Ogilvy, Woods and Scott will play in the final threesome Saturday, and their closest pursuers -- three players at 6-under 138 -- will start the third round six shots off the lead and five behind Woods. They'll tee off earlier than usual, with the last group of leaders starting at 10 a.m. because stormy weather has been predicted for later in the day. Tournament and NBC network officials want to complete 54 holes before conditions begin to deteriorate for the field of 81 players in an event that does not have a 36-hole cut.

Woods's demeanor walking off the course Friday was far different than 24 hours earlier, when a three-putt bogey on his final hole ruined an otherwise splendid opening round. He said that finish bothered him all the way back home, or at least on the drive to his yacht docked not far from the golf course, until he saw his nine-month-old daughter, Sam Alexis, on the boat.

"Sam came crawling, and then I don't even know what I shot after that," he said. "That's one of the cool things about seeing Sam when I go home."

There were plenty of cool moments in Woods's second round, starting with a 45-foot blast from a greenside bunker into the hole at the 603-yard 12th hole for his first eagle of the round. He described it as "just a simple little bunker shot. I kept telling myself, 'Make sure you hit it hard enough because it's uphill, into the wind and into the grain, make sure I fly it most of the way if not all the way to the hole. It came out; it landed. I was like, 'Okay, that looks pretty good.' About two feet out, it was center cut."

After making the turn to the front side, Woods took full advantage of the downwind 530-yard first hole. A 340-yard drive left him 189 yards to the flag, and his 7-iron started off right of the green and blew back toward the pin, landing six feet from the hole. He drained that eagle putt to get to 10 under, then gave a shot back when a wildly errant dead-left drive and a missed 10-footer led to the only bogey on his card at the 438-yard third hole.
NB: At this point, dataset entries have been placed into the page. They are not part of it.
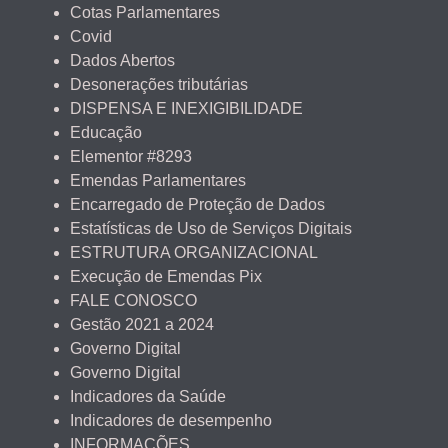
Cotas Parlamentares
Covid
Dados Abertos
Desonerações tributárias
DISPENSA E INEXIGIBILIDADE
Educação
Elementor #8293
Emendas Parlamentares
Encarregado de Proteção de Dados
Estatísticas de Uso de Serviços Digitais
ESTRUTURA ORGANIZACIONAL
Execução de Emendas Pix
FALE CONOSCO
Gestão 2021 a 2024
Governo Digital
Governo Digital
Indicadores da Saúde
Indicadores de desempenho
INFORMAÇÕES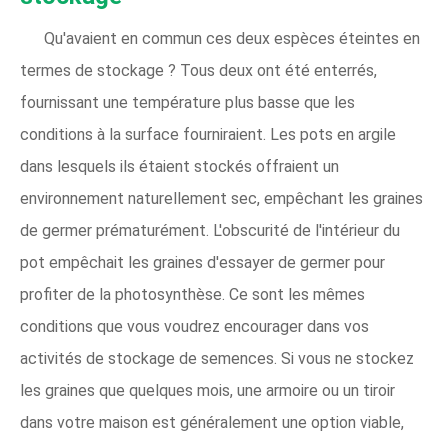
Qu'avaient en commun ces deux espèces éteintes en
termes de stockage ? Tous deux ont été enterrés,
fournissant une température plus basse que les
conditions à la surface fourniraient. Les pots en argile
dans lesquels ils étaient stockés offraient un
environnement naturellement sec, empêchant les graines
de germer prématurément. L'obscurité de l'intérieur du
pot empêchait les graines d'essayer de germer pour
profiter de la photosynthèse. Ce sont les mêmes
conditions que vous voudrez encourager dans vos
activités de stockage de semences. Si vous ne stockez
les graines que quelques mois, une armoire ou un tiroir
dans votre maison est généralement une option viable,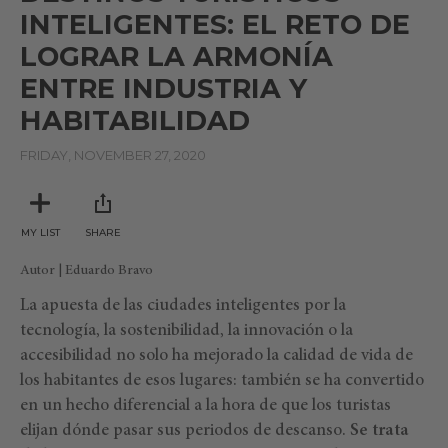
INTELIGENTES: EL RETO DE
LOGRAR LA ARMONÍA
ENTRE INDUSTRIA Y
HABITABILIDAD
FRIDAY, NOVEMBER 27, 2020
MY LIST
SHARE
Autor | Eduardo Bravo
La apuesta de las ciudades inteligentes por la
tecnología, la sostenibilidad, la innovación o la
accesibilidad no solo ha mejorado la calidad de vida de
los habitantes de esos lugares: también se ha convertido
en un hecho diferencial a la hora de que los turistas
elijan dónde pasar sus periodos de descanso.
Se trata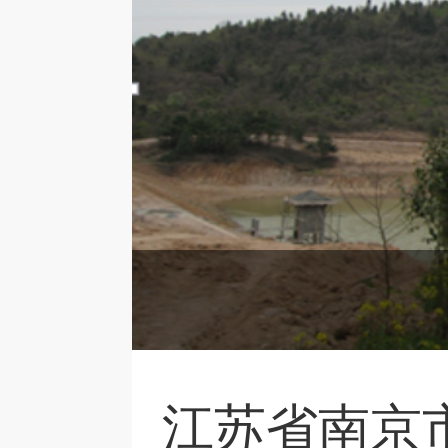
江苏省南京市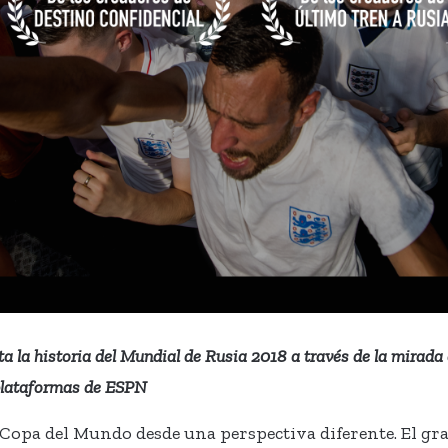
a la historia del Mundial de Rusia 2018 a través de la mirad
 plataformas de ESPN
la Copa del Mundo desde una perspectiva diferente. El gra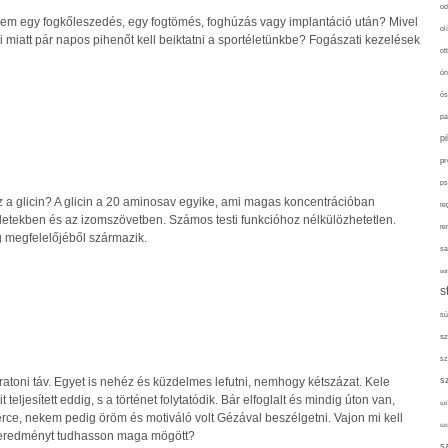
od
nem egy fogkőleszedés, egy fogtömés, foghúzás vagy implantáció után? Mivel
ol
i miatt pár napos pihenőt kell beiktatni a sportéletünkbe? Fogászati kezelések
ot
ön
ős
pa
p
pr
ps
az a glicin? A glicin a 20 aminosav egyike, ami magas koncentrációban
re
ületekben és az izomszövetben. Számos testi funkcióhoz nélkülözhetetlen.
re
 megfelelőjéből származik.
sa
sor
s
sü
sz
sz
atoni táv. Egyet is nehéz és küzdelmes lefutni, nemhogy kétszázat. Kele
s
eljesített eddig, s a történet folytatódik. Bár elfoglalt és mindig úton van,
szí
rce, nekem pedig öröm és motiváló volt Gézával beszélgetni. Vajon mi kell
sz
n eredményt tudhasson maga mögött?
s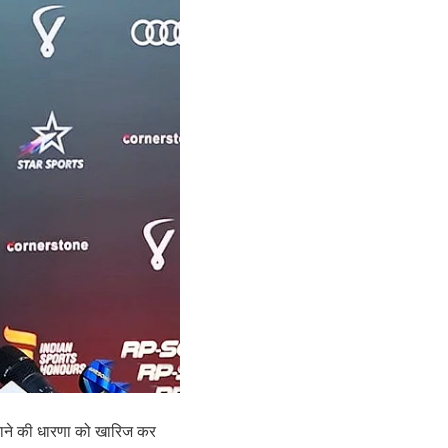
 बताने की धारणा को खारिज कर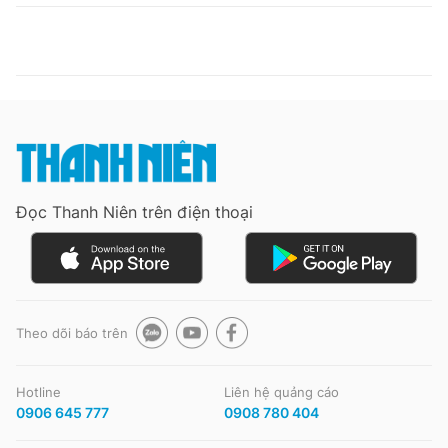
Đọc Thanh Niên trên điện thoại
Theo dõi báo trên
Hotline
Liên hệ quảng cáo
0906 645 777
0908 780 404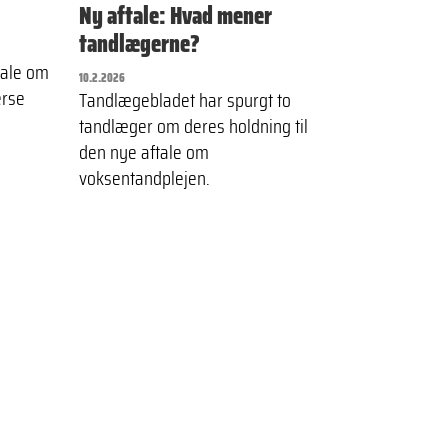
Ny aftale: Hvad mener
tandlægerne?
tale om
10.2.2026
erse
Tandlægebladet har spurgt to
tandlæger om deres holdning til
den nye aftale om
voksentandplejen.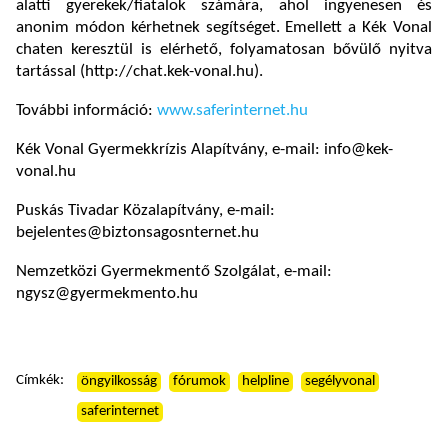
alatti gyerekek/fiatalok számára, ahol ingyenesen és
anonim módon kérhetnek segítséget. Emellett a Kék Vonal
chaten keresztül is elérhető, folyamatosan bővülő nyitva
tartással (http://chat.kek-vonal.hu).
További információ:
www.saferinternet.hu
Kék Vonal Gyermekkrízis Alapítvány, e-mail: info@kek-
vonal.hu
Puskás Tivadar Közalapítvány, e-mail:
bejelentes@biztonsagosnternet.hu
Nemzetközi Gyermekmentő Szolgálat, e-mail:
ngysz@gyermekmento.hu
Címkék:
öngyilkosság
fórumok
helpline
segélyvonal
saferinternet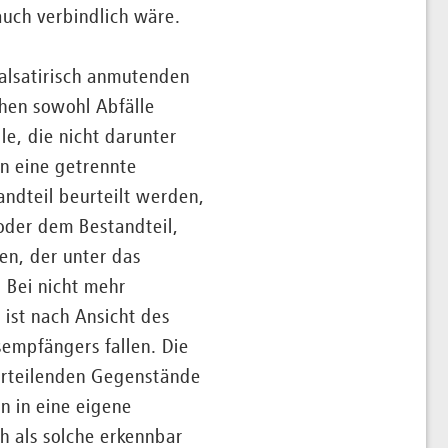
auch verbindlich wäre.
ealsatirisch anmutenden
hen sowohl Abfälle
le, die nicht darunter
nn eine getrennte
andteil beurteilt werden,
 oder dem Bestandteil,
en, der unter das
. Bei nicht mehr
 ist nach Ansicht des
empfängers fallen. Die
eurteilenden Gegenstände
n in eine eigene
h als solche erkennbar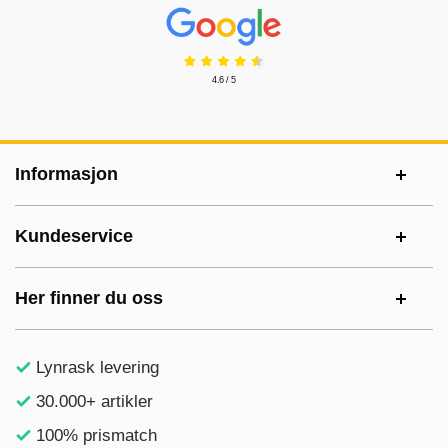
Prisjakt Vurdering: 4.6 Stjerne
4.6 / 5
Footer-innhold Blandet informasjon og le
Informasjon
Kundeservice
Her finner du oss
Lynrask levering
30.000+ artikler
100% prismatch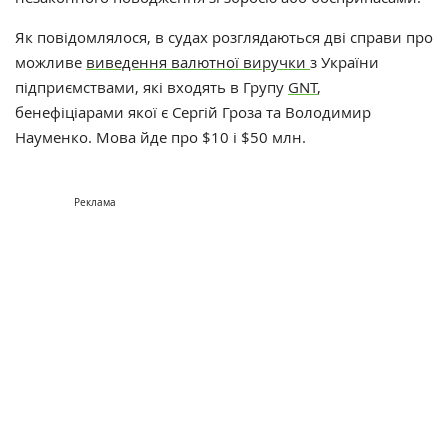
Як повідомлялося, в
судах розглядаються дві справи про
можливе
виведення валютної виручки
з України
підприємствами, які входять в Групу
GNT
,
бенефіціарами якої є
Сергій Гроза
та
Володимир
Науменко
. Мова йде про $10 і $50 млн.
Реклама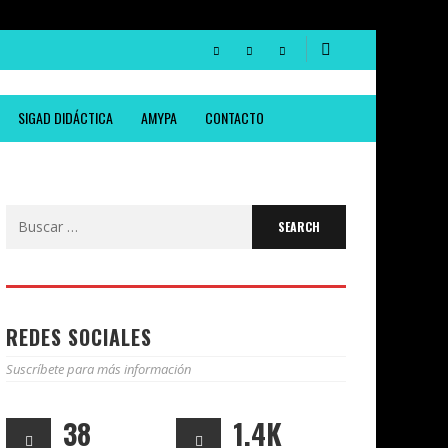
SIGAD DIDÁCTICA
AMYPA
CONTACTO
Search
for:
REDES SOCIALES
Suscríbete para más información
38
1.4K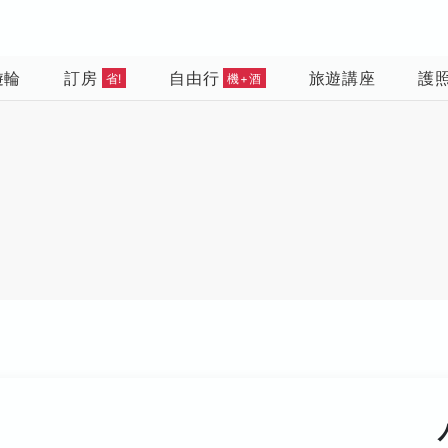
遊輪
訂房
自由行
旅遊講座
護
省!
機+酒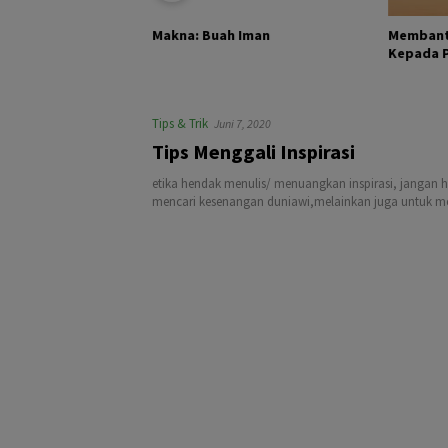
KHALIK DAN
Membant
Makna: Buah Iman
Kepada Pa
Tips & Trik
Juni 7, 2020
Tips Menggali Inspirasi
etika hendak menulis/ menuangkan inspirasi, jangan 
mencari kesenangan duniawi,melainkan juga untuk men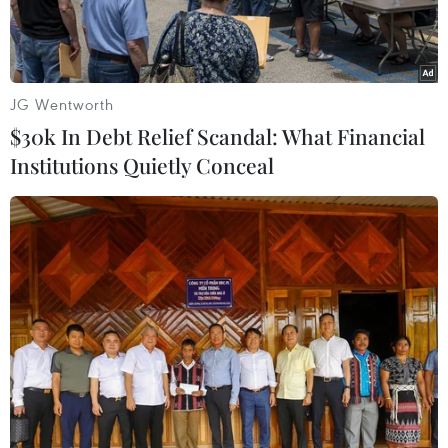
Nhà nước.
JG Wentworth
$30k In Debt Relief Scandal: What Financial
Institutions Quietly Conceal
Vị trí của 2 khu 'đất vàng.' (Nguồn: nld.com.vn)
Ngày 5/3, Sở Tài nguyên và Môi trường thành
phố Đà Nẵng có thông tin gửi các cơ quan thông
tấn, báo chí liên quan đến tiến độ sử dụng 2
khu “đất vàng” có Giấy chứng nhận quyền sử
At the 560-yard No. 8, his drive was in the left rough, and his second shot scooted over to the right rough. But his third shot wedge left him with an eight-footer, and he made that putt to get back to 10 under. Then came that final 24-footer at the 169-yard ninth -- the same distance covered by his winning putt at the 72nd hole last Sunday at Bay Hill. The roar was so loud, over on the nearby 18th green, Masters champion Zach Johnson had to back off his own birdie putt, knowing exactly what had just happened a few hundred yards away. To his credit, Johnson (72 -- 141) made his putt, as well.

Ogilvy was not totally enamored of his own round, insisting he had hit the ball better on Thursday, but he had no complaints after a dozen birdies and no bogeys in two days. Still, after hitting only three fairways and 10 greens in regulation Friday, he knows full well he'll have to improve his ball-striking over the weekend. His putter saved him Friday, with 11 one-putt greens and just 23 putts.

"It wasn't like I hit it horribly," he said. "It's quite tricky. It has to be such a precise shot to hit a lot of these fairways when it's blowing. Five or six drives I thought were on the fairway and kind of just trickled through [to the rough]. I'm hitting it well enough. You don't hit it perfect every day, and the rest of my game is solid enough."

Ogilvy has played with Woods on the weekend in the past and said he's almost always performed well, despite the swirling crowds and massive media presence inside the ropes. He was told that English bookmakers have made Woods the 1-to-2 favorite to win his sixth in a row, with Ogilvy and Scott listed at 5 to 1.

"That's reality," Ogilvy said. "He's won these last however many golf tournaments. He hasn't lost too many when in contention after two rounds. He hasn't lost too many at Doral. There's a lot of things in his favor. I mean everything is in his favor historically. Five to one? If I wasn't playing, maybe I'd have a go. . . . He obviously knows how to win a golf tournament. Seven in a row, six in a row? It's pretty impressive. I mean, that's a good career."